--- PROMPT ---
Copy the lines below exactly, starting with the first and finishing with the one holding "ested in the storylines and the wrestlers"; do not copy the pictures.

[Saved entries]
=== Begin Enclosure ===

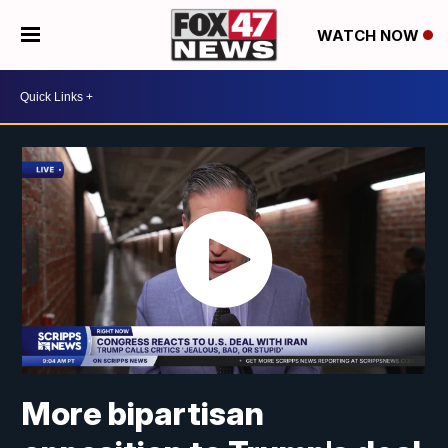
WATCH NOW
More bipartisan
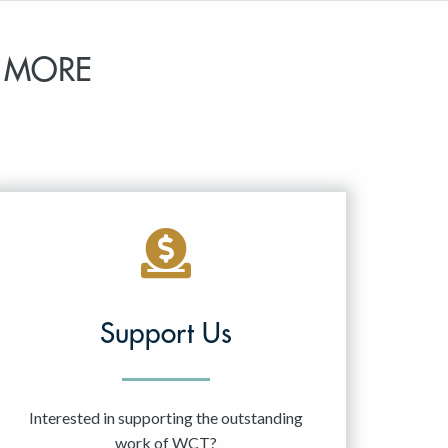
 MORE
Support Us
Interested in supporting the outstanding
work of WCT?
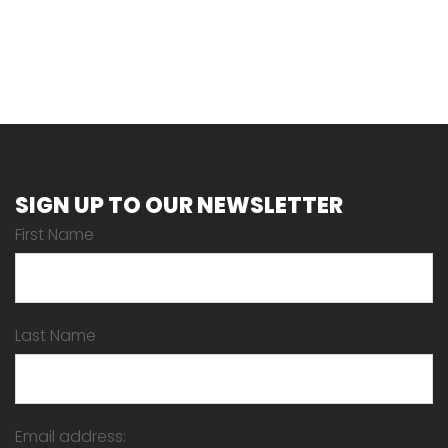
SIGN UP TO OUR NEWSLETTER
First Name
Last Name
Email address:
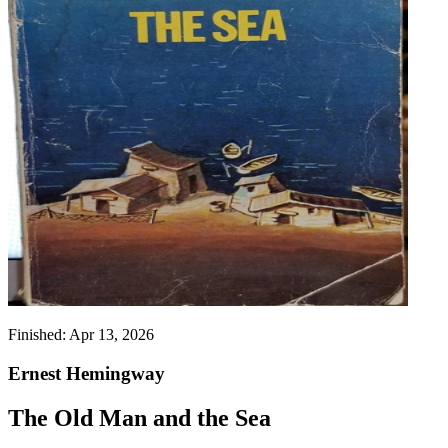
Finished:
Apr 13, 2026
Ernest Hemingway
The Old Man and the Sea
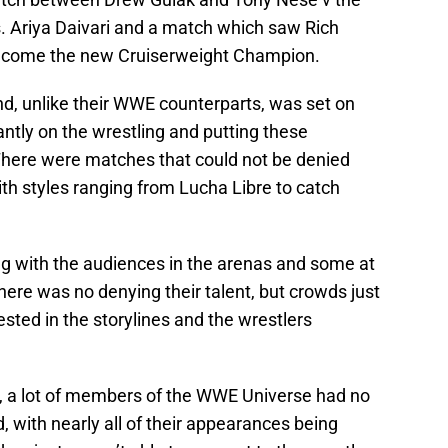
. Ariya Daivari and a match which saw Rich
become the new Cruiserweight Champion.
nd, unlike their WWE counterparts, was set on
tly on the wrestling and putting these
here were matches that could not be denied
with styles ranging from Lucha Libre to catch
g with the audiences in the arenas and some at
re was no denying their talent, but crowds just
ested in the storylines and the wrestlers
il, a lot of members of the WWE Universe had no
 with nearly all of their appearances being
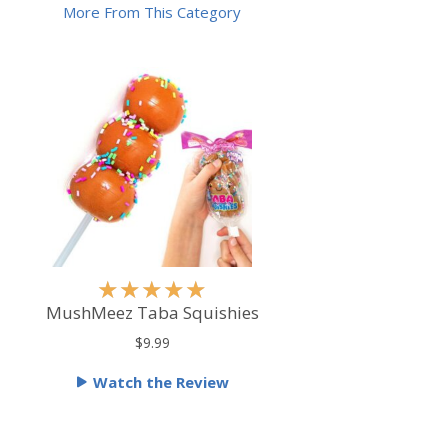
More From This Category
R
★
★
★
★
★
a
MushMeez Taba Squishies
t
$9.99
e
Watch the Review
d
5
o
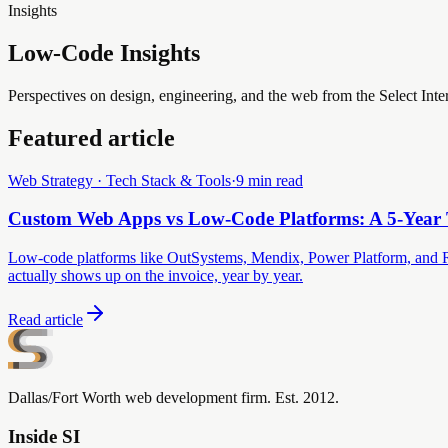
Insights
Low-Code Insights
Perspectives on design, engineering, and the web from the Select Inte
Featured article
Web Strategy · Tech Stack & Tools
·
9 min read
Custom Web Apps vs Low-Code Platforms: A 5-Yea
Low-code platforms like OutSystems, Mendix, Power Platform, and Retool
actually shows up on the invoice, year by year.
Read article
Dallas/Fort Worth web development firm. Est. 2012.
Inside SI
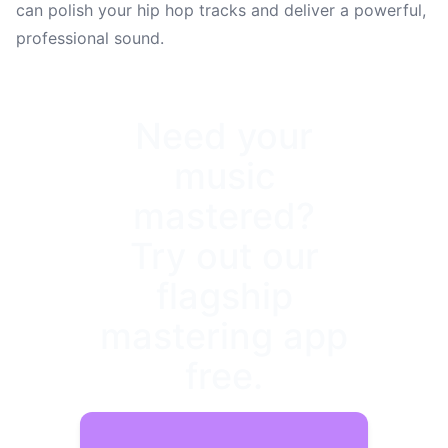
can polish your hip hop tracks and deliver a powerful,
professional sound.
Need your
music
mastered?
Try out our
flagship
mastering app
free.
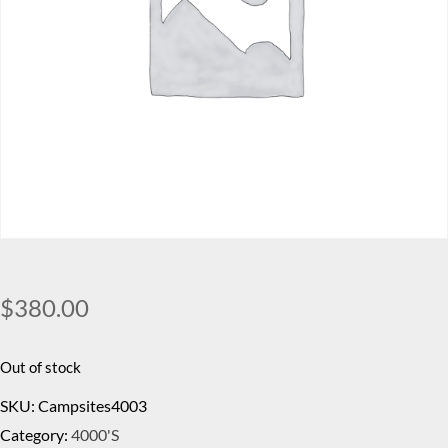
$
380.00
Out of stock
SKU:
Campsites4003
Category:
4000's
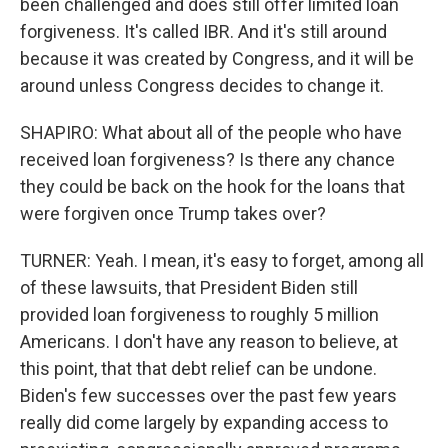
been challenged and does still offer limited loan
forgiveness. It's called IBR. And it's still around
because it was created by Congress, and it will be
around unless Congress decides to change it.
SHAPIRO: What about all of the people who have
received loan forgiveness? Is there any chance
they could be back on the hook for the loans that
were forgiven once Trump takes over?
TURNER: Yeah. I mean, it's easy to forget, among all
of these lawsuits, that President Biden still
provided loan forgiveness to roughly 5 million
Americans. I don't have any reason to believe, at
this point, that that debt relief can be undone.
Biden's few successes over the past few years
really did come largely by expanding access to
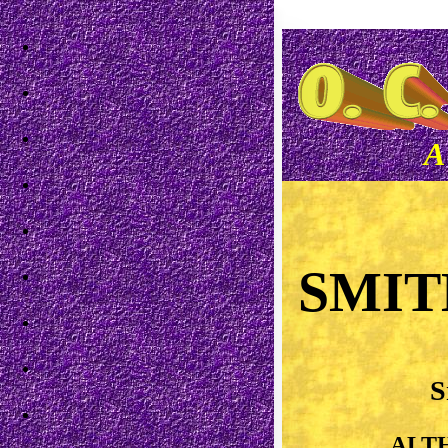
Skip to main content
A
SMIT
S
ALT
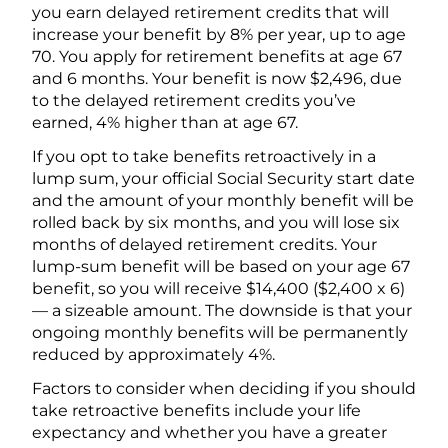
you earn delayed retirement credits that will
increase your benefit by 8% per year, up to age
70. You apply for retirement benefits at age 67
and 6 months. Your benefit is now $2,496, due
to the delayed retirement credits you’ve
earned, 4% higher than at age 67.
If you opt to take benefits retroactively in a
lump sum, your official Social Security start date
and the amount of your monthly benefit will be
rolled back by six months, and you will lose six
months of delayed retirement credits. Your
lump-sum benefit will be based on your age 67
benefit, so you will receive $14,400 ($2,400 x 6)
— a sizeable amount. The downside is that your
ongoing monthly benefits will be permanently
reduced by approximately 4%.
Factors to consider when deciding if you should
take retroactive benefits include your life
expectancy and whether you have a greater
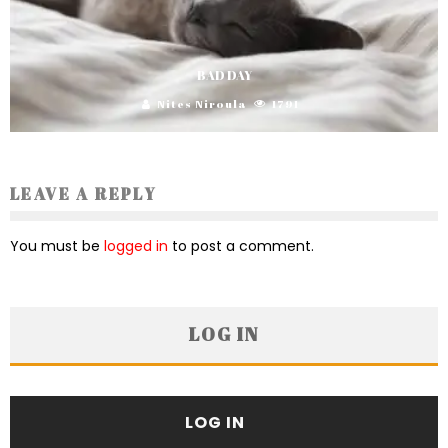
BAD DAY
Nites Niroula
1791
LEAVE A REPLY
You must be
logged in
to post a comment.
LOG IN
LOG IN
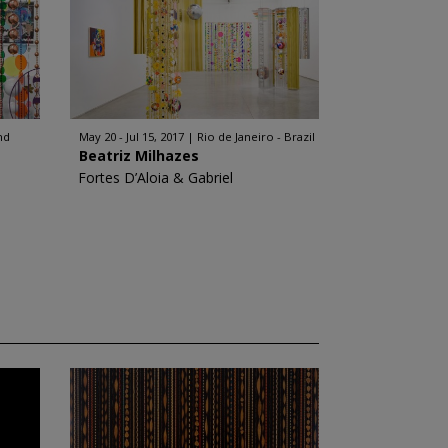
nd
May 20 - Jul 15, 2017
Rio de Janeiro - Brazil
Beatriz Milhazes
Fortes D’Aloia & Gabriel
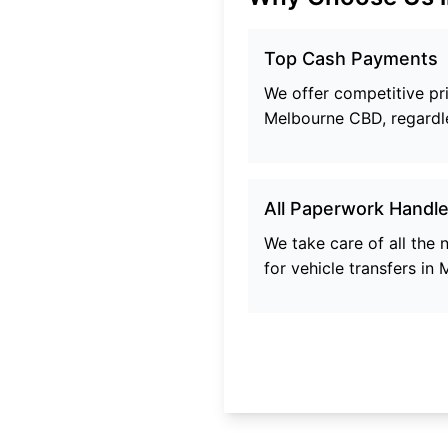
Top Cash Payments
We offer competitive pric
Melbourne CBD
, regardl
All Paperwork Handl
We take care of all the
for vehicle transfers in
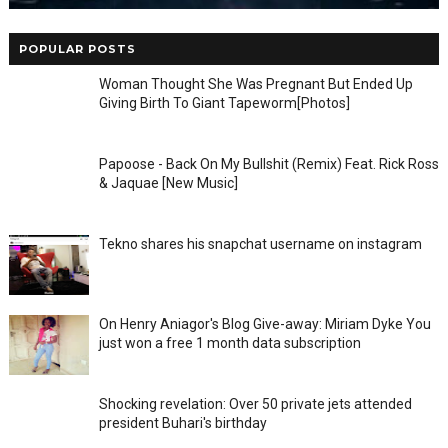
POPULAR POSTS
Woman Thought She Was Pregnant But Ended Up
Giving Birth To Giant Tapeworm[Photos]
Papoose - Back On My Bullshit (Remix) Feat. Rick Ross
& Jaquae [New Music]
Tekno shares his snapchat username on instagram
On Henry Aniagor's Blog Give-away: Miriam Dyke You
just won a free 1 month data subscription
Shocking revelation: Over 50 private jets attended
president Buhari's birthday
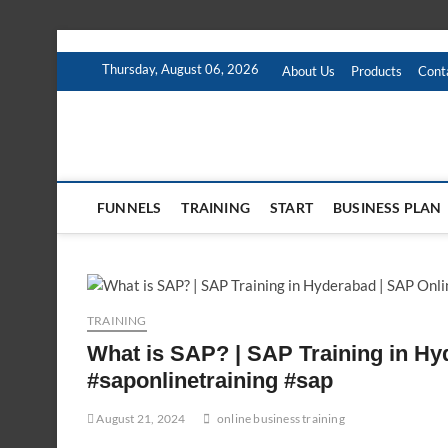
Skip
to
Thursday, August 06, 2026
About Us
Products
Cont
content
FUNNELS
TRAINING
START
BUSINESS PLAN
TRAINING
What is SAP? | SAP Training in Hy
#saponlinetraining #sap
August 21, 2024
online business training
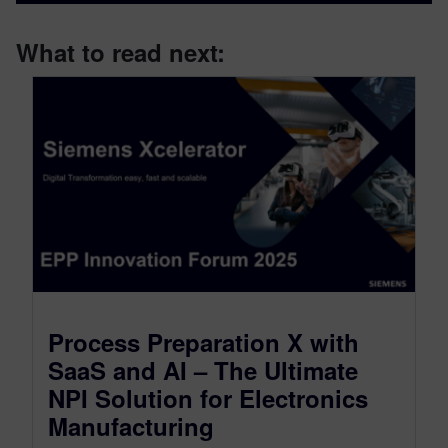
What to read next:
Process Preparation X with
SaaS and AI – The Ultimate
NPI Solution for Electronics
Manufacturing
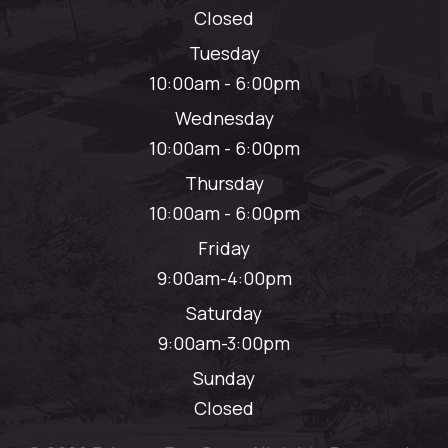
Closed
Tuesday
10:00am - 6:00pm
Wednesday
10:00am - 6:00pm
Thursday
10:00am - 6:00pm
Friday
9:00am-4:00pm
Saturday
9:00am-3:00pm
Sunday
Closed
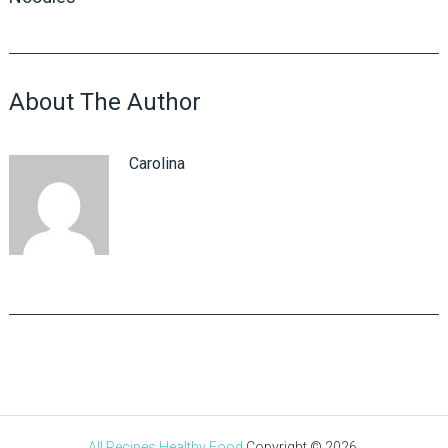
About The Author
Carolina
All Recipes Healthy Food
Copyright © 2026.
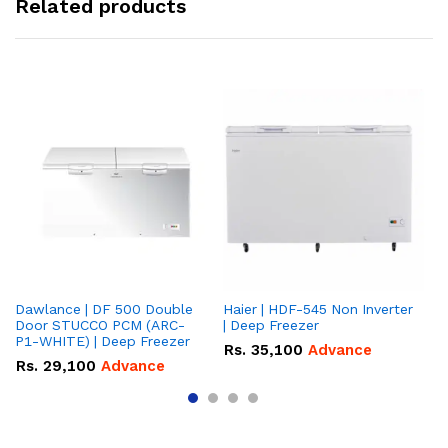
Related products
Dawlance | DF 500 Double
Haier | HDF-545 Non Inverter
Ha
Door STUCCO PCM (ARC-
| Deep Freezer
Fr
P1-WHITE) | Deep Freezer
Rs.
35,100
Advance
R
Rs.
29,100
Advance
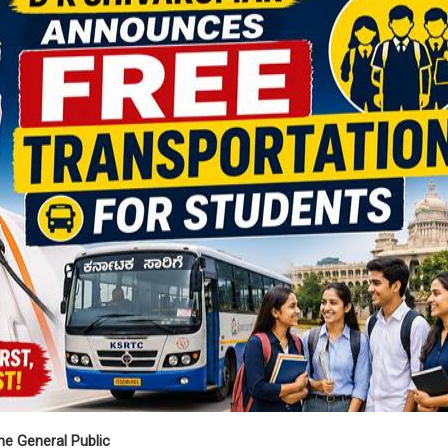
e General Public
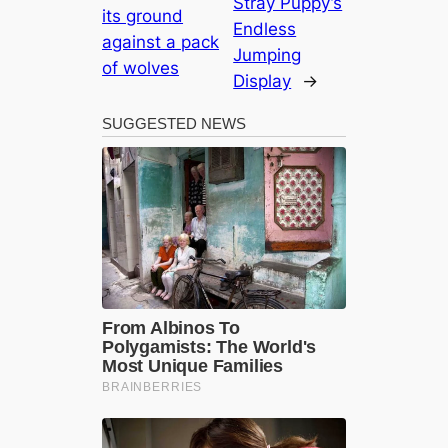
Stray Puppy’s
its ground
Endless
against a pack
Jumping
of wolves
Display
→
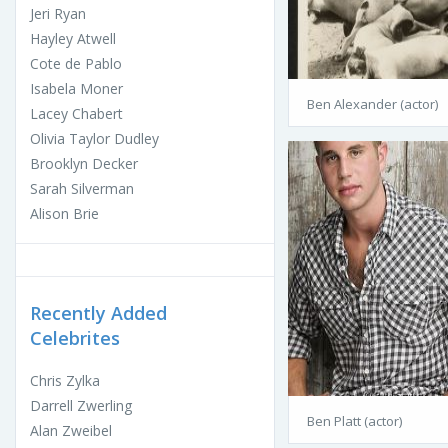
Jeri Ryan
Hayley Atwell
Cote de Pablo
Isabela Moner
Ben Alexander (actor)
Lacey Chabert
Olivia Taylor Dudley
Brooklyn Decker
Sarah Silverman
Alison Brie
Recently Added
Celebrites
Chris Zylka
Darrell Zwerling
Ben Platt (actor)
Alan Zweibel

=== End Enclosure ===

--- SOLUTION TO THIS EXERCISE ---
WATCH NOW
More bipartisan
 MORE
Support Us
Interested in supporting the outstanding
work of WCT?
SIGN UP TO OUR NEWSLETTER
First Name
Last Name
Email address:
Finished:
Apr 13, 2026
Ernest Hemingway
The Old Man and the Sea
. Ariya Daivari and a match which saw Rich
become the new Cruiserweight Champion.
nd, unlike their WWE counterparts, was set on
tly on the wrestling and putting these
here were matches that could not be denied
with styles ranging from Lucha Libre to catch
g with the audiences in the arenas and some at
re was no denying their talent, but crowds just
ested in the storylines and the wrestlers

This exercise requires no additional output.